MR imaging is already being used by some in the following specific areas:

  1. Tumor staging to determine the extent of disease within the breast, which is important in permitting complete excision or tumor destruction if conservation therapy is chosen.
  2. The differentiation of scar from cancer recurrence. Sometimes, a patient who has undergone lumpectomy or radiation therapy, or both, for cancer may later present with a suspicious mammogram or physical examination in the region of prior surgery. Some of these patients undergo reexcision of the scar due to the concern for local recurrence, although local recurrence only occurs in 1% of such patients each year. MRI may be useful in distinguishing scar tissue from local recurrence at the specified postoperative time interval. Although immediately after surgery and during the course of radiation therapy, a high density of new vessels from wound healing can result in enhancement on MR imaging, recent small series have suggested that scar tissue does not enhance with Gd-DTPA on MR. Dao et al. have suggested that MR imaging can be used to follow up women treated conservatively with excision and irradiation. Areas of surgery frequently enhance if they are studied within 6 to 12 months after treatment. After that period of healing, fixed fibrosis does not enhance, but recurrent breast cancer frequently does. If any enhancement is visualized in a scar older than 12 months, the possibility of recurrence increases. Although the early detection of recurrence in the breast may have useful therapeutic value, it has yet to be shown that detecting recurrences earlier alters mortality. Nevertheless, in the absence of data, early detection of recurrent breast cancer would seem to be a good idea.

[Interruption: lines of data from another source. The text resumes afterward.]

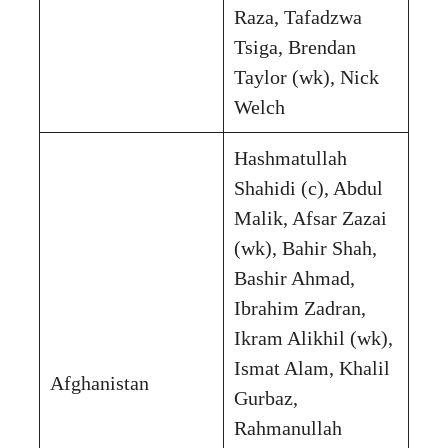
Raza, Tafadzwa
Tsiga, Brendan
Taylor (wk), Nick
Welch
Hashmatullah
Shahidi (c), Abdul
Malik, Afsar Zazai
(wk), Bahir Shah,
Bashir Ahmad,
Ibrahim Zadran,
Ikram Alikhil (wk),
Ismat Alam, Khalil
Afghanistan
Gurbaz,
Rahmanullah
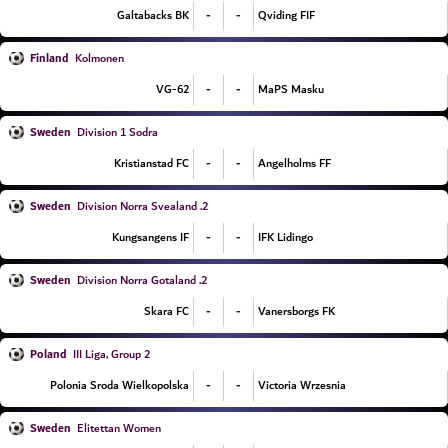
-
-
Galtabacks BK
Qviding FIF
Finland
Kolmonen
-
-
VG-62
MaPS Masku
Sweden
Division 1 Sodra
-
-
Kristianstad FC
Angelholms FF
Sweden
2. Division Norra Svealand
-
-
Kungsangens IF
IFK Lidingo
Sweden
2. Division Norra Gotaland
-
-
Skara FC
Vanersborgs FK
Poland
III Liga, Group 2
-
-
Polonia Sroda Wielkopolska
Victoria Wrzesnia
Sweden
Elitettan Women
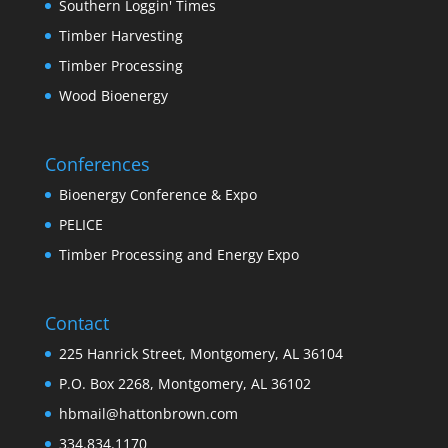
Southern Loggin' Times
Timber Harvesting
Timber Processing
Wood Bioenergy
Conferences
Bioenergy Conference & Expo
PELICE
Timber Processing and Energy Expo
Contact
225 Hanrick Street, Montgomery, AL 36104
P.O. Box 2268, Montgomery, AL 36102
hbmail@hattonbrown.com
334.834.1170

Chest wall imaging, searching for a primary malignancy, and following the response of breast cancers to chemotherapy are other areas in which some find MR imaging of the breast to be useful. As noted earlier, we and others have found MR imaging to also be useful in searching for a primary breast cancer in patients with metastatic disease of unknown origin or in those with axillary adenopathy that is highly suspicious for a breast malignancy.

The evaluation of local tumor response to chemotherapy with MR breast imaging may also provide useful information to oncologists or surgeons who are employing neoadjuvant chemotherapy and wish to monitor tumor response.

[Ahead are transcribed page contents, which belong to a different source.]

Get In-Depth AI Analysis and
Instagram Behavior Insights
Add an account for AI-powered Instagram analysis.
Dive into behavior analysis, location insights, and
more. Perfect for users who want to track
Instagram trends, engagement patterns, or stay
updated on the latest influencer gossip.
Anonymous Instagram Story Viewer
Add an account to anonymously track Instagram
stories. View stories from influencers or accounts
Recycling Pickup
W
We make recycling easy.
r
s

Magnetic Resonance Imaging as a Possible Second-Level Screen

Another possibility, which has yet to be proved, is the use of MRI to detect breast cancer in asymptomatic, healthy-appearing women with negative mammograms. We have found a surprising number of mammographically and clinically occult synchronous breast cancers in the contralateral breasts of women with breast cancer detected only by MRI (4 of 17).

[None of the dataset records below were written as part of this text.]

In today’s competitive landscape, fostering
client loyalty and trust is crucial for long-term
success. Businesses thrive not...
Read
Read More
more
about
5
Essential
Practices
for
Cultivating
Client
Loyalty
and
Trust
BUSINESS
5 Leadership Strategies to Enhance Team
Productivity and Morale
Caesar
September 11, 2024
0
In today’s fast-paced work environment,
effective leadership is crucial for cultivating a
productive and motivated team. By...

In addition, among eight women who presented with metastatic disease, six had their clinically and mammographically occult breast cancers detected by MRI. These anecdotal cases suggest the possibility of MRI as a second-level screening technology that may be able to detect early cancers that, at present, are mammographically as well as clinically occult.

Despite the fact that the experience with contrast-enhanced MRI of the breast has greatly increased, many of the data are anecdotal. The lack of large prospective studies to define scientifically the efficacy of MRI in breast evaluation has kept it largely as a research tool. The cost of the study and limited access to the magnets have greatly slowed the research. Before MRI can be applied to screening, much work is needed to validate its efficacy.